Rz. 426

Testamente können von mehreren Personen – auch wenn sie nicht miteinander verheiratet sind – gemeinschaftlich (joint wills) und gegenseitig (mutual wills) errichtet werden. Die getroffenen Verfügungen bleiben jedoch jederzeit widerruflich. Insoweit ist allenfalls eine Verpflichtung des Erblassers auf schuldrechtlicher Ebene zulässig, ein bestimmtes Testament zu errichten bzw. nicht mehr abzuändern oder zu widerrufen (contract not to revoke). Diese Vereinbarung lässt die Möglichkeit zum Widerruf der Verfügungen (auf erbrechtlicher Ebene) unberührt. Die Verletzung dieser Verpflichtung kann allerdings dazu führen, dass der Nachlass zur Leistung von Schadensersatz verpflichtet wird (vgl. hierzu bereits oben England Rdn 172) oder der Überlebende hinsichtlich des vom Vorverstorbenen ererbten Nachlasses nicht als endgültiger Eigentümer behandelt wird, sondern nur als trustee, der dieses Vermögen für die im gemeinschaftlichen Testament bedachten "Schlusserben" als Treuhänder hält.

 

Rz. 427

Regelmäßig muss eine derartige Testiervereinbarung schriftlich und vor zwei Zeugen abgeschlossen werden. Der contract not to revoke kann entweder unmittelbar in das gemeinschaftliche Testament aufgenommen werden oder separat abgeschlossen werden. Im letzteren Fall sollte das gemeinschaftliche Testament ausdrücklich auf diesen Vertrag verweisen. Da die Rspr. einiger US-Staaten der Ansicht folgte, dass ein gegenseitiges Testament einen Anscheinsbeweis für einen contract not to revoke begründe,[223] bestimmen die Gesetze vieler US-Staaten nun ausdrücklich, dass aus der Abfassung eines joint will oder eines mutual will noch nicht auf den Abschluss eines contract not to revoke geschlossen werden dürfe. In der Praxis spielt der Testiervertrag offenbar keine Rolle. Die Ziele lassen sich sehr viel sicherer und flexibler mit Hilfe eines trust erreichen.

 

Rz. 428

Muster 26.70: contract not to revoke

 

Muster 26.70: contract not to revoke

_________________________ hat ein Testament mit einem Vermächtnis in Höhe von 30 % seines Nachlasses zugunsten von _________________________ errichtet. Da diese Zuwendung unwiderruflich sein soll, verpflichtet _________________________ sich hiermit nun, das Vermächtnis insoweit nicht zu widerrufen. Für den Fall des Verstoßes gegen diese Verpflichtung soll der _________________________ als Schadensersatz gegen meinen Nachlass Anspruch auf einen Betrag erhalten, der dem Wert des entgangenen Vermächtnisses entspricht. Dabei muss _________________________ sich den Wert aller Vorteile anrechnen lassen, die er auf andere Weise aus meinem Nachlass erhält. Als Gegenleistung hierzu verpflichtet _________________________ sich dazu, _________________________.

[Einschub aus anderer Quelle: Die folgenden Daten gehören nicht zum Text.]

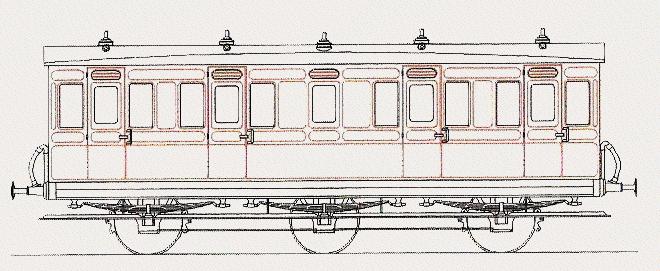 The image size is (660, 271). What are the coordinates of `door handle` in the screenshot? It's located at (446, 132). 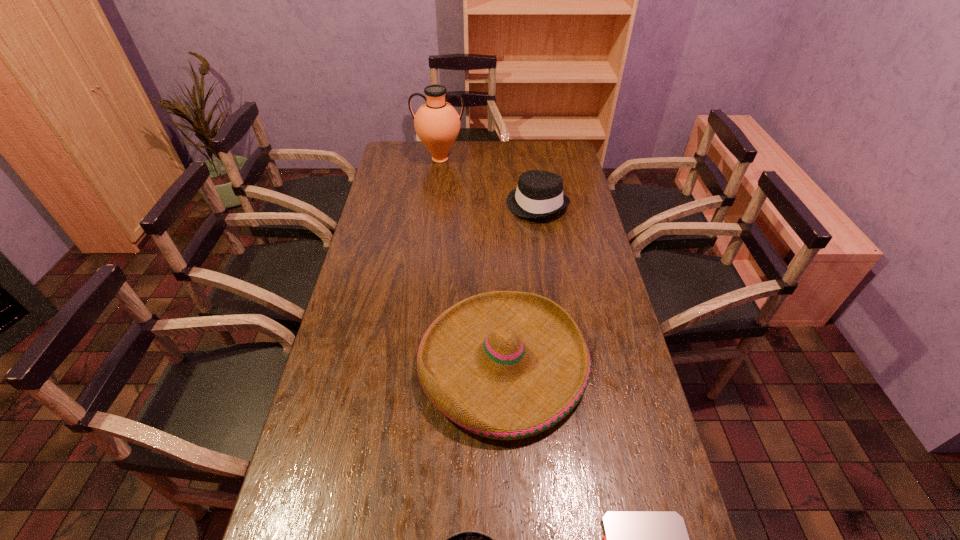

Diese vertragliche Vereinbarung unterliegt dem Recht von Florida.

[Unterschrift beider Vertragsbeteiligter und der Testamentszeugen]

 

Rz. 429

Zu beachten ist, dass ein derartiger Vertrag nach common law nur dann wirksam ist, wenn eine Gegenleistung (consideration) erfolgt. Diese kann z.B. auch in einer entsprechenden Verpflichtung des Begünstigten zur Errichtung einer Verfügung von Todes wegen liegen. Das deutsche Recht untersagt den Testiervertrag in § 2302 BGB. Die in das Muster aufgenommene Rechtswahl rettet den Vertrag daher nur, wenn man diesen Vertrag schuldrechtlich qualifiziert und daher die Rechtswahl nach Art. 3 Rom I-VO anerkennt. Sollte man den Testiervertrag aber erbrechtlich qualifizieren (Erbvertrag i.S.v. Art. 3 Abs. 1 lit. b EuErbVO),[224] wäre die Verpflichtung nur wirksam, soweit der vom Vertrag betroffene Nachlass dem Erbrecht eines US-Staates unterliegt.

 

Rz. 430

Unklar ist, ob der contract not to revoke in irgendeiner Weise Verfügungen unter Lebenden beschränkt. Der gebundene Ehegatte könnte daher durch Schenkung unter Lebenden oder Einbringung seines Vermögens in einen trust den Vertragspartner beeinträchtigen, ohne einen Schadensersatzanspruch auszulösen. Sicherer als die Errichtung eines derartigen Testiervertrags ist es daher regelmäßig, wenn die Beteiligten ihr Vermögen in einen gemeinsam inter vivos errichteten trust einbringen, den sie zunächst gemeinsam und später der Überlebende allein verwalten (siehe hierzu oben Rdn 132), oder sie erwerben den betroffenen Gegenstand in joint tenancy (siehe oben Rdn 189).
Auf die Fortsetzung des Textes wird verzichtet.